Настроения в Германии радужные, может быть, даже слишком.
26 августа 1940 года
Я стану летчиком-истребителем.
Несколько дней назад пришли приказы о переводе Менапасе и меня в школу летчиков-истребителей № 1 в Вернойхене. Сегодня днем мы совершили наш первый полет на боевых «AR-68». Наш инструктор — сержант Куль, который отличился в боях в Польше и Франции. Конечно, его опыт бесценен. От волнения у меня даже выступила испарина, когда мы приземлялись.
Продолжается и наша общая военная подготовка. Мы изучаем базовую тактику воздушного боя.
Начальник нашего училища — полковник, граф Хувальд, служил в знаменитой эскадрилье «Рихтхофен» во время Первой мировой войны. Главный инструктор — майор фон Корнацки.
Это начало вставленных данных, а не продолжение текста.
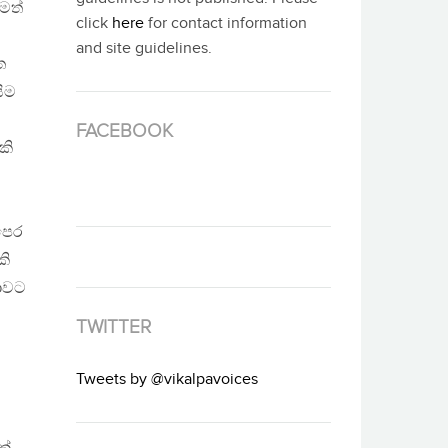
මත්
click
here
for contact information
and site guidelines.
ත
ිම
FACEBOOK
කි
පෙර
කි
ජාවට
ය
TWITTER
Tweets by @vikalpavoices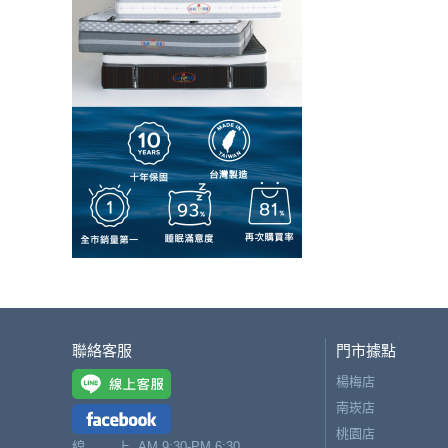
聯絡客服
門市據點
楊梅店
南崁店
桃園店
線 上
AM 9:30-PM 6:30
До недавнего времени он был заместителем рейхсмаршала Геринга. Каждый из офицеров и инструкторов опытный боевой в прошлом летчик.
12 октября 1940 года
Я надеялся, что меня отправят в действующие части в этом месяце. К несчастью, наши тренировки отстают от расписания из-за плохой осенней погоды.
Сейчас мы занимаемся очень интенсивно. В последнее время каждую неделю происходят одна или две катастрофы в нашей группе. Сегодня разбился сержант Шмидт.
Он был из нашей пятерки.
Несколько дней мы проходили теоретический курс подготовки к полетам на «Мессер-шмитте-109», он очень сложен в управлении, очень опасен поначалу. Мы уже можем повторить каждое движение даже во сне.
Этим утром мы выкатили из ангара первый «109-й» и подготовились к полетам. Мы бросили жребий, решая, кому лететь первым. Выпало сержанту Шмидту. Он взлетел на большой скорости, такая поспешность может привести к аварии на взлете, если не соблюдать осторожность. Преждевременная попытка набрать большую высоту могла привести к тому, что самолет стремительно войдет в штопор. Я видел это много раз, чаще всего это заканчивалось смертью пилота.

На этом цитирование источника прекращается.